_Goal of the exercise_
Your answer should be every line of the records that contains the word "Node".

::::

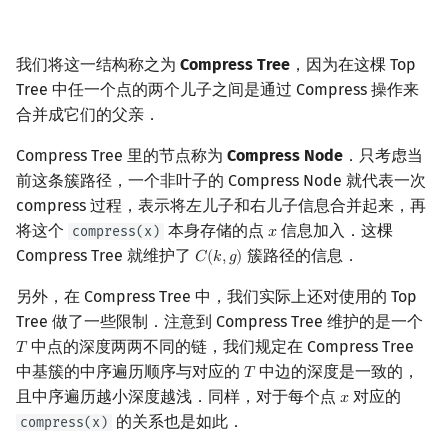
我们将这一结构称之为
Compress Tree
，因为在这棵 Top
Tree 中任一个点的两个儿子之间是通过 Compress 操作来
合并成它们的父亲．
Compress Tree 里的节点称为
Compress Node
．只考虑当
前这条簇路径，一个非叶子的 Compress Node 就代表一次
compress 过程，表示将左儿子和右儿子信息合并起来，再
将这个
本身存储的点
信息加入．这棵
compress(x)
𝑥
x
Compress Tree 就维护了
簇路径的信息．
𝐶
(
𝑘
,
𝑔
)
C
(
k
,
g
)
另外，在 Compress Tree 中，我们实际上还对使用的 Top
Tree 做了一些限制．注意到 Compress Tree 维护的是一个
中点的深度两两不同的链，我们规定在 Compress Tree
𝑇
T
中基簇的中序遍历顺序与对应的
中边的深度是一致的，
𝑇
T
且中序遍历越小深度越浅．同样，对于每个点
对应的
𝑥
x
的关系也是如此．
compress(x)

::::

_The completed task_
Compress Node
前这条簇路径，一个非叶子的 Compress Node 就代表一次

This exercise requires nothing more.